Some high level articles on alternate perspectives of the present crisis have recently been published. For a commoner to understand this mess, we need to go back to basics. Derivatives can be described as like putting a mirror in front of another mirror, allowing a physical object to be reflected into infinity. Australian Prime Minister Kevin Rudd has identified ‘comprehensive failure of extreme capitalism’ as a cause of this economic crisis. He attributed greed and fear as the ‘twin evils’ at the root of the financial sector collapse. Interest and speculation based capitalism has been around for a long time, but the seeds of this ‘extreme capitalism’ were sowed by the US when neo-cons made their debut in White House under Ronald Reagan. Their objective was to accelerate the theft of global resources at a much faster pace than they did over the previous seven decades.
This ‘richest nation’ in the world has ‘borrowed’ trillions of dollars from external and internal lenders to fund, among others, research and development of weapons of mass destruction and wars. The Republican Presidential candidate said he would be content to continue the war for 100 years. With what resources? The fact of the matter is that the US is bankrupt. David M. Walker, Comptroller General of the US and head of the Government Accountability Office, in his December 17, 2007, report to the US Congress on the financial statements of the US government noted that 'the federal government did not maintain effective internal control over financial reporting (including safeguarding assets) and compliance with significant laws and regulations as of September 30, 2007.'
The GAO report further pointed out that the accrued liabilities of the federal government 'totaled approximately $53 trillion as of September 30, 2007.' No funds have been set aside against this mind boggling liability. Why? Because there is no intention to repay! Just so the reader understands, $53 trillion is $53,000 billion. Frustrated by speaking to deaf ears, Walker recently resigned as head of the Government Accountability Office. Such a precarious state of US economy is reflected in dollar’s declining value against other currencies. As of March 17, 2008, one Swiss franc is worth more than $1 dollar. In 1970, the exchange rate was 4.2 Swiss francs to the dollar. In 1970, $1 purchased 360 Japanese yen. Today $1 dollar purchases less than 100 yen.

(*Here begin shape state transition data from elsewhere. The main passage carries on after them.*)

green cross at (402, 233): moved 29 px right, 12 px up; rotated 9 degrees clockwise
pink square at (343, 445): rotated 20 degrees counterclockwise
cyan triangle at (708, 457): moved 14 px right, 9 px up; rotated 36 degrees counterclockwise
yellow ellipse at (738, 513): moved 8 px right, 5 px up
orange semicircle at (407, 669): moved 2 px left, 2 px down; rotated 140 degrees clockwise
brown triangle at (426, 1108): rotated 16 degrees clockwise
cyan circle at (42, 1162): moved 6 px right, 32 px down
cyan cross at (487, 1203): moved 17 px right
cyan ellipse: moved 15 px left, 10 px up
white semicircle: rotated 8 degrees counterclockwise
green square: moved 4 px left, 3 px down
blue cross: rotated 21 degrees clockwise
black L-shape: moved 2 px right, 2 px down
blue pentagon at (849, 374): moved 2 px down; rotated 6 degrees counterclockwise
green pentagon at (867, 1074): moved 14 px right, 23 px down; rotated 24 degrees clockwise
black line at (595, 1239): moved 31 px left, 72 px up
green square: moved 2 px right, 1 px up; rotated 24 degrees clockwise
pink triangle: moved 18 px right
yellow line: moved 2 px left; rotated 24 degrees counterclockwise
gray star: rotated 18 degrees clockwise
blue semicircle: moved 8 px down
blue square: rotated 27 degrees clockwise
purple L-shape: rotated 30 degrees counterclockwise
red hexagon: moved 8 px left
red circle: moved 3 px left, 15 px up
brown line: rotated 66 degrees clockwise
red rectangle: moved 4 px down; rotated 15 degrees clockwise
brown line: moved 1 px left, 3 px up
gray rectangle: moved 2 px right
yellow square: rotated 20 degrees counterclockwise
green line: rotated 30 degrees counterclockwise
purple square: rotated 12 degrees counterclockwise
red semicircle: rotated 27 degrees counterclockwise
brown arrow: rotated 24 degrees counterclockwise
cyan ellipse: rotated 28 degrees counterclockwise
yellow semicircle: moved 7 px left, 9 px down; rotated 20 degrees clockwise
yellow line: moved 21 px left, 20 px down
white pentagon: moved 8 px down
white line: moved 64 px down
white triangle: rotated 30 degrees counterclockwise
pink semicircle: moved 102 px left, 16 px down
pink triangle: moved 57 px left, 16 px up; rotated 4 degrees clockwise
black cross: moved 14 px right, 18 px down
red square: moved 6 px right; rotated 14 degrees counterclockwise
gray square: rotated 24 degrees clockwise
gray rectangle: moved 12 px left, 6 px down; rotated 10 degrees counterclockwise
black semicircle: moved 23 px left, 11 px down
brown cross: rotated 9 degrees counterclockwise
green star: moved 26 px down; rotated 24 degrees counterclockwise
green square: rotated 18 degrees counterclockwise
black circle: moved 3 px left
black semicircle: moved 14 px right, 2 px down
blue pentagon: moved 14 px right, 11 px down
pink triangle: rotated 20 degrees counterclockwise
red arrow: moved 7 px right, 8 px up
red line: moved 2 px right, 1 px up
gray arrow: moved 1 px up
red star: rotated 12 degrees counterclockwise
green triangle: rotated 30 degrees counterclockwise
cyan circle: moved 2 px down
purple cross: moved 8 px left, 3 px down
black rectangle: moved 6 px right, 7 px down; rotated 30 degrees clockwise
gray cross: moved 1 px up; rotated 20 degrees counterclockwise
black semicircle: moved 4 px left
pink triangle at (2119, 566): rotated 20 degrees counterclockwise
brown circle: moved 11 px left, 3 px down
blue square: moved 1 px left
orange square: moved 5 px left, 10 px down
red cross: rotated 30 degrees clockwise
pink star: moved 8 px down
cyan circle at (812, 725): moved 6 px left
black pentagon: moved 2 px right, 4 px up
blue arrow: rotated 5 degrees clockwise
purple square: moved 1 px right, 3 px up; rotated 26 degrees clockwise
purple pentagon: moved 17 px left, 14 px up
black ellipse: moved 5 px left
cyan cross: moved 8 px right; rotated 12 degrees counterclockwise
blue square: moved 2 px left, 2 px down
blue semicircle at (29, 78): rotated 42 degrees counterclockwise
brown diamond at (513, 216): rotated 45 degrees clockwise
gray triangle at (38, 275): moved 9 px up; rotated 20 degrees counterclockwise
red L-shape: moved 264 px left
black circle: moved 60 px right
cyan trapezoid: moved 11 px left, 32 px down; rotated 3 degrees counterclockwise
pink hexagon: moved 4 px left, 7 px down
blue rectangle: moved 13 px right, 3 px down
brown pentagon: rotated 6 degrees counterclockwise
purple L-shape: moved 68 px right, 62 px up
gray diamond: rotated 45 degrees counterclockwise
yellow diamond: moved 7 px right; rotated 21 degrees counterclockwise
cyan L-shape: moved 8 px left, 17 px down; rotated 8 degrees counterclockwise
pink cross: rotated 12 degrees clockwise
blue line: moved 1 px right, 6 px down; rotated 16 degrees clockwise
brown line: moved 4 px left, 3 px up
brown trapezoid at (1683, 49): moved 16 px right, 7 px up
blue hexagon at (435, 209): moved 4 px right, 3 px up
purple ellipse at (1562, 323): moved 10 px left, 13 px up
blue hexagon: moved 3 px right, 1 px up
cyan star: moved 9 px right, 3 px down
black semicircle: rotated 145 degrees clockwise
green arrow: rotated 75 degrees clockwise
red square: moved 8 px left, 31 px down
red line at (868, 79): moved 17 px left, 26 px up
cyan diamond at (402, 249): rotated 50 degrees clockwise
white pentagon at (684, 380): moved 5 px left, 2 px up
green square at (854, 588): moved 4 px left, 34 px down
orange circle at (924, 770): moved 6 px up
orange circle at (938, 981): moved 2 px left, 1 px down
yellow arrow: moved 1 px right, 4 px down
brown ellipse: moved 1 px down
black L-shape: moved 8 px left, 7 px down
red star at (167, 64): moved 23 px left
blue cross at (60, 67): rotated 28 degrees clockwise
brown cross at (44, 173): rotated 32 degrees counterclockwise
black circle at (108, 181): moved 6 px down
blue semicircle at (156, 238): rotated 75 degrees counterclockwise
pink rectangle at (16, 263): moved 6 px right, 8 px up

In 2007 alone US borrowed $739 billion – majority of it to completely destroy Iraq on the pretext of searching weapons of mass destruction which it never found and Afghanistan on the excuse of hunting one single individual who again it failed to find. It
did succeed though in killing hundreds of thousands of their citizens. Other ‘rich’ crusaders that have joined this global bully in its ‘war against terror’ also borrowed heavily in 2007. For instance, Spain borrowed $146 billion, UK $136 billion Australia $56 billion and Italy $47 billion. America’s 2008 borrowing has already crossed one trillion dollar. Although these insane amounts are theoretically ‘borrowed’, lenders will not be able to recover their exposure from this ‘borrower’ for at least two reasons (a) the borrower is not honest as it has not built any reserve to repay and (b) for now, it is militarily too powerful. At least ‘third world’ lenders, except China, will find it hard to retrieve their ‘investments’.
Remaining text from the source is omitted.